Parenteral nutrition is costly in materials and staff time and is prone to complications; it should be discontinued as soon as nutrition can be supplied by an enteral route. Patients on TPN need close and regular monitoring for a range of problems including line problems, local and systemic infection, fluid balance and deficiencies of electrolytes (see Box 2.7). Complications of TPN are detailed in Box 2.8.

Refeeding syndrome

Refeeding syndrome was first described in prisoners in the Far East after the Second World War who developed cardiac failure when starting to eat after prolonged starvation. With reduced carbohydrate intake, insulin secretion falls and fat and protein are catabolised in place of carbohydrate. This results in loss of intracellular electrolytes, particularly phosphate, which becomes depleted. Phosphate is essential for generating adenosine triphosphate and for other vital phosphorylation reactions.

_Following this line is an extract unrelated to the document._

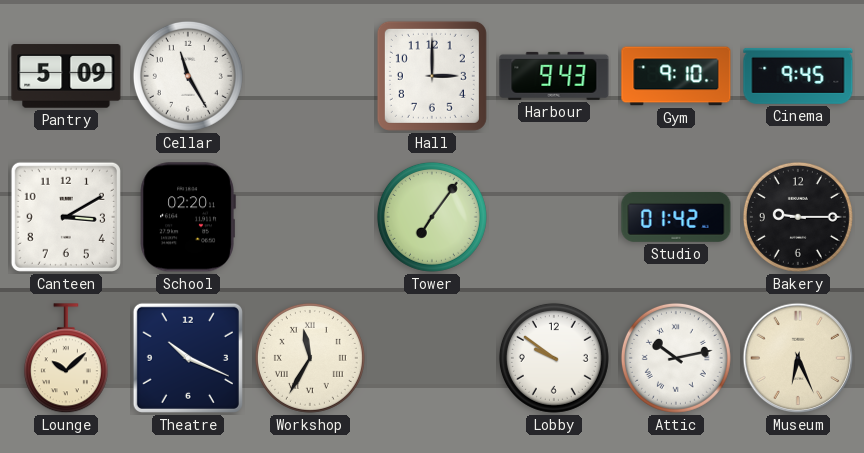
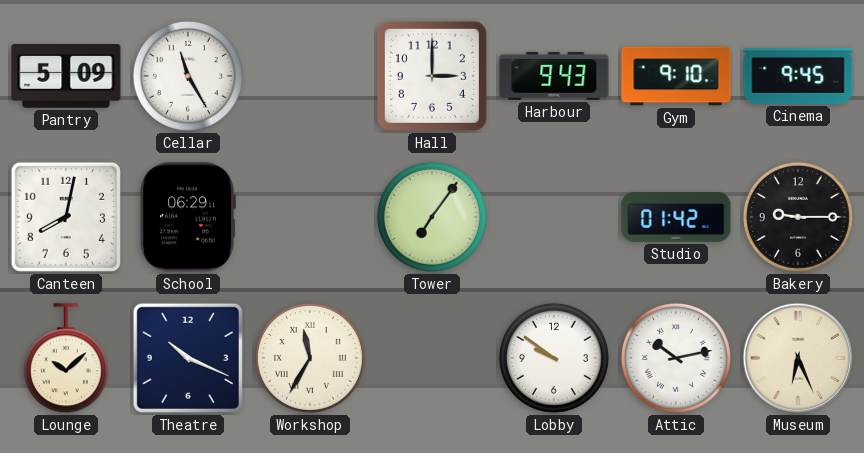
Canteen: 3:10 -> 8:02
School: 02:20 -> 06:29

When enteral or parenteral feeding is restarted after starvation, there is sudden reversion from fat to carbohydrate metabolism. Insulin secretion rises and cellular uptake of glucose, phosphate, potassium and water increases. This can lead to profound hypophosphataemia, often with hypokalaemia and hypomagnesaemia. Note that all extracellular fluid is affected by declining levels of these electrolytes. In the starved state, there is total body depletion of electrolytes but plasma concentrations can be misleadingly normal because of renal compensation.

Refeeding syndrome occurs when plasma phosphate falls to less than 0.50 mmol/L. Clinical features include cardiac and respiratory failure, arrhythmias, rhabdomyolysis, white cell dysfunction, seizures, coma and sudden death. Early signs may go unrecognised; the plasma phosphate may not be measured or the significance of grossly abnormal results not appreciated.

Malnourished patients at risk of refeeding syndrome should start artificial feeding with a quarter to half of the expected calorie requirements. Plasma phosphate, magnesium, calcium, potassium, urea and creatinine concentrations should be measured daily and deficiencies corrected. If required, 50 mmol of intravenous phosphate is given over 24 hours and may need repeating. Thiamine must also be replaced in these patients.